There are many many ruby projects on the rubyforge site that have never released code. They still exist after years! and they come up in searches. There are those that are obsolete, broken, or with not one line of documentation that one has to download, go through source code to figure out what it does, and if it does anything at all.

When a person comes in to ruby he needs a starting page on ruby-lang.org that tells him the popular gems or frameworks for major uses: such as CLI programs, web dev, scientific computing etc. What some call a list of "blessed" gems/projects.

However, we cannot criticize ruby if everyone is writing his own framework, parser, templating engine etc. Its also hard to be critical that so much documentation and tutorials online are outdated/broken due to the constant rate of change. Either devs are not updating tutorials/articles, or google is bringing up older documents first.

When we see a high download count for a gem that still does not indicate that people are using it. It only means people have downloaded it to check out. DOwnload counts are deceiving. Gems that offer a very sketchy description and have NO webpage often get a high download count since that's the only hope of figuring out what it does.

1 comments

My solution was simply to recommend personalized tutoring via RailsMentors.org - as you can really learn from any development stack. It's just finding the right combination that can be very difficult for a new developer.

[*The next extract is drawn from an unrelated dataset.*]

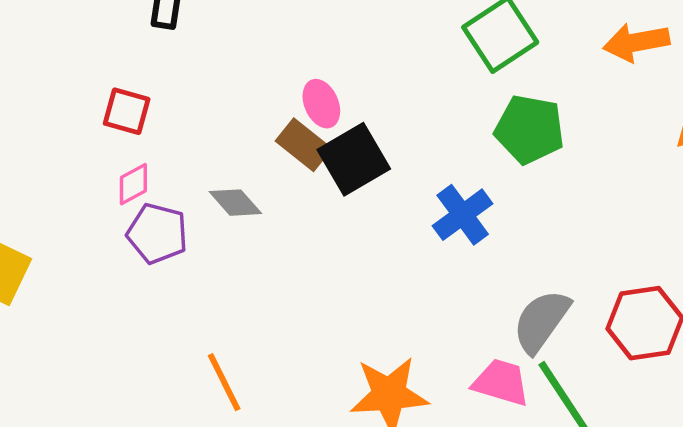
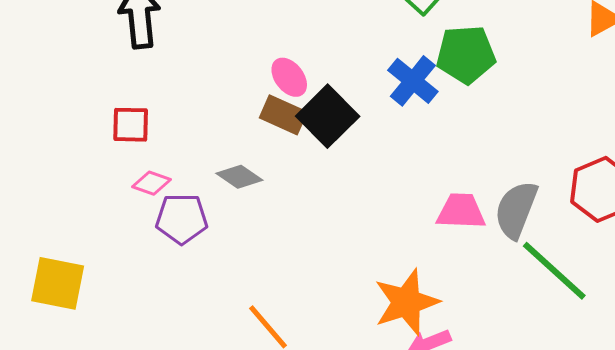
pink diamond: (133, 184) -> (152, 183), turned 63
blue cross: (463, 215) -> (413, 81), moved
pink trapezoid: (501, 382) -> (461, 211), moved

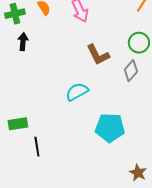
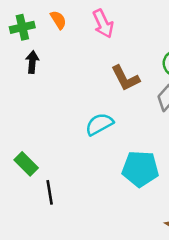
green rectangle: (18, 124) -> (26, 164), turned 54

You bring up some very good suggestions - we need a better metric for whether things are stable, supported, etc. And you're absolutely right, Google won't work, and download counts won't work. I would be interested in seeing something like you've suggested though, essentially coming up with a "trust" system for different libraries.

At the same time, you have the experience available to test whether a gem runs on 1.8 or 1.9, where a new developer doesn't know how to read stack traces yet. Providing one-on-one support helps tackle this issue (RailsMentors.org), as would increased tutorials that try and _limit_ the range of choice, rather than overload the developer with too much.

Of course, these are just my own thoughts on how we can address the problem. I'm hopeful that by discussing it, people can come up with some additional solutions.